Strong Heart Study
Native communities bear a disproportionate share of risk from environmental exposures. The Strong Heart Study (SHS) is an ongoing population-based prospective cohort study of American Indian (AI) adults and their family members from 13 tribal communities in Arizona, Oklahoma and North and South Dakota that emphasizes environmental health. Working in partnership with the SHS investigators and communities, we have recently shown that arsenic and cadmium exposure levels were disproportionately higher in the SHS participants than in the general U.S. population. Moreover, arsenic and cadmium exposures were related to increased cardiovascular disease (CVD) incidence and mortality, type 2 diabetes, and/or cancer mortality. These findings underscore a pressing need to conduct rigorous, relevant research to elucidate the links of environmental health disparities with chronic conditions that are highly prevalent in the SHS and other Native communities.
Chronic Health Effects of Arsenic and Other Metals
Our research investigates clinical and subclinical health effects of arsenic and other metals, including cardiovascular disease, diabetes, kidney disease, and cancer mortality. By elucidating the contribution of metals in chronic diseases, our research informs and impacts environmental health policies and interventions.
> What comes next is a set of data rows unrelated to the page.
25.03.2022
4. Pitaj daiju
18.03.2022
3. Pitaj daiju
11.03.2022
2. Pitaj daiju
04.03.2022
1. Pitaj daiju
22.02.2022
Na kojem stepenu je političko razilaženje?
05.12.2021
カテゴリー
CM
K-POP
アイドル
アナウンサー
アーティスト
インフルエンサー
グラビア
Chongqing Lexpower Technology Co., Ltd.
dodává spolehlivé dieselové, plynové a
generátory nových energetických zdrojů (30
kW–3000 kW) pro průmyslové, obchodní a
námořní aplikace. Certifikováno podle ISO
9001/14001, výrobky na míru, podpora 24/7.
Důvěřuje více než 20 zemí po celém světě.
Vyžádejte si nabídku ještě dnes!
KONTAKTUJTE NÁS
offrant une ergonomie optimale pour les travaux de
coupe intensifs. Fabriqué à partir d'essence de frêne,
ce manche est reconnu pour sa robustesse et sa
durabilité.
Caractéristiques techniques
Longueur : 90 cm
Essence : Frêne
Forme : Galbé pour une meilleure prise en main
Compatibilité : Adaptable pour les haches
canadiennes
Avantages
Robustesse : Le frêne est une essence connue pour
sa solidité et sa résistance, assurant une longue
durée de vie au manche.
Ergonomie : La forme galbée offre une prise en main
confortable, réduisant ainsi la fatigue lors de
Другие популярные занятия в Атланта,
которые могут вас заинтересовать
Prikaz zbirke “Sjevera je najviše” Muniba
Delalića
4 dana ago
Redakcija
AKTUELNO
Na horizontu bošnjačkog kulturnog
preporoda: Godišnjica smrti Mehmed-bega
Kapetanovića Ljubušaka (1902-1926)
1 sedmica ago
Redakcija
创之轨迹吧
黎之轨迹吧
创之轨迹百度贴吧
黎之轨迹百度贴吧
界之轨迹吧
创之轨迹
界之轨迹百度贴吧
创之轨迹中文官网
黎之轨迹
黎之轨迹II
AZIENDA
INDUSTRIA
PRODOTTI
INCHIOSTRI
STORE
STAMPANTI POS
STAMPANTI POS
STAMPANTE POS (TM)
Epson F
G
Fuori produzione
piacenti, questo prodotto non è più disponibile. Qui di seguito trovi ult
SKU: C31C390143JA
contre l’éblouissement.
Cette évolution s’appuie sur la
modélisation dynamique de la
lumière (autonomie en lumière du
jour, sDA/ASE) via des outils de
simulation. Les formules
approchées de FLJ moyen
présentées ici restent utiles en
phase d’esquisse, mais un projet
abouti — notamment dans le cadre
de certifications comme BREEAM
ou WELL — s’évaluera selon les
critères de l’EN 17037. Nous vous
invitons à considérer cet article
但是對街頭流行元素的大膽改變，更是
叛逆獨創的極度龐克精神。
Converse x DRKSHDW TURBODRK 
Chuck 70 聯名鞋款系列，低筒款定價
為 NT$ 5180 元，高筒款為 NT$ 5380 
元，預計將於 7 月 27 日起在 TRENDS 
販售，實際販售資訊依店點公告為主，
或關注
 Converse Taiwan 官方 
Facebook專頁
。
We investigate the interaction of genetic markers in the development of chronic diseases, particularly diabetes, obesity and the metabolic syndrome with arsenic exposure and arsenic metabolism in American Indian communities. Our goal is to identify population-groups that are most susceptible to the health effects of arsenic and other environmental exposures.
Evidence from our study and others indicates a role for metals as independent risk factors for cardiovascular disease and other chronic diseases. To characterize and understand these health effects, we are evaluating the role of epigenetic modifications, in particular DNA methylation, as potential mediators of health effects of exposure to metals, as well as the interplay between genetics, epigenetics and environment in environmental health disparities.
Drinking Water Intervention
Effective interventions are urgently needed to mitigate arsenic exposure in the Strong Heart Study communities, especially in areas of North and South Dakota that cannot be connected to community drinking water systems. Through substantial community engagement, we are planning a study that will develop, pilot, and evaluate the effectiveness of a multi-level participatory intervention to prevent arsenic exposure in rural communities.